El secreto de la vida está en identificar las fisuras buenas para deslizar, gota a gota, el pensamiento noble, hasta llegar al alma, para volverlo brisa extendida a la sombra de los recuerdos bonitos.
Su verdadera dirección es inversa: es hacia el interior y no al exterior. Para entenderla, es imprescindible concebir, íntimamente, una dimensión similar a los amaneceres y a las vibraciones emotivas del viento.
Porque las huellas de la vida dejan un rastro azul de soles y lunas que semejan los instantes cumbres del universo -la aurora y el crepúsculo-, en los que teje sus mejores enseñanzas el silencio.

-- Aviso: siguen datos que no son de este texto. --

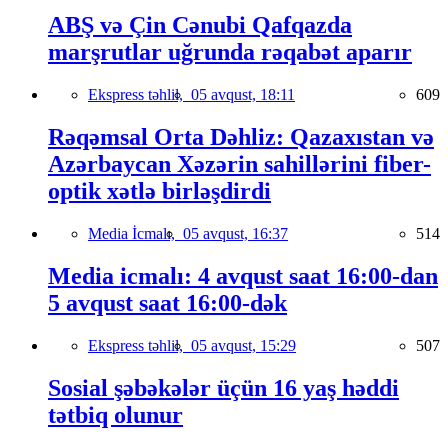
ABŞ və Çin Cənubi Qafqazda
marşrutlar uğrunda rəqabət aparır
Ekspress təhlil,
05 avqust, 18:11
609
Rəqəmsal Orta Dəhliz: Qazaxıstan və
Azərbaycan Xəzərin sahillərini fiber-
optik xətlə birləşdirdi
Media İcmalı,
05 avqust, 16:37
514
Media icmalı: 4 avqust saat 16:00-dan
5 avqust saat 16:00-dək
Ekspress təhlil,
05 avqust, 15:29
507
Sosial şəbəkələr üçün 16 yaş həddi
tətbiq olunur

Depende de nosotros sembrarlas (las huellas) en las entrañas, enlazarlas, nutrirlas de paisajes de colores, de puertos transitorios para reposar, de asombros suficientes para resolver el atractivo misterio del porvenir.
Y dar flexibilidad a los sueños, escuchar el susurro de la sensatez cuando, en secreta alianza con el tiempo, revela la inspiración de los horizontes en las fuentes naturales de la espiritualidad.

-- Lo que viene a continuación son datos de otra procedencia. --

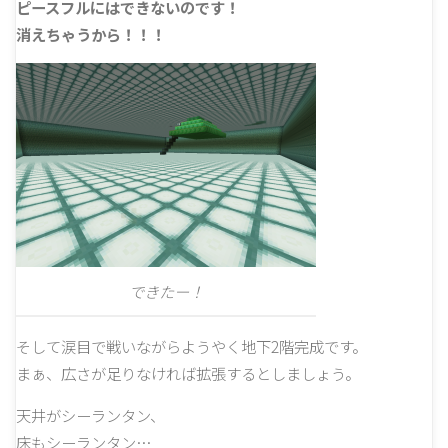
ピースフルにはできないのです！
消えちゃうから！！！
できたー！
そして涙目で戦いながらようやく地下2階完成です。
まぁ、広さが足りなければ拡張するとしましょう。
天井がシーランタン、
床もシーランタン…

Es un compromiso serio este de vivir, de construir un refugio en el sigilo –hermoso- de nuestra soledad, para sentarnos a conversar con la vida en paz y asimilar, con una profunda convicción, la consciencia de existir.
El camino correcto lo debemos intuir con sabiduría, para asimilar los designios del destino, según el eco de los pasos sonoros de cada latido del corazón, para asomarnos al espejismo luminoso de la eternidad.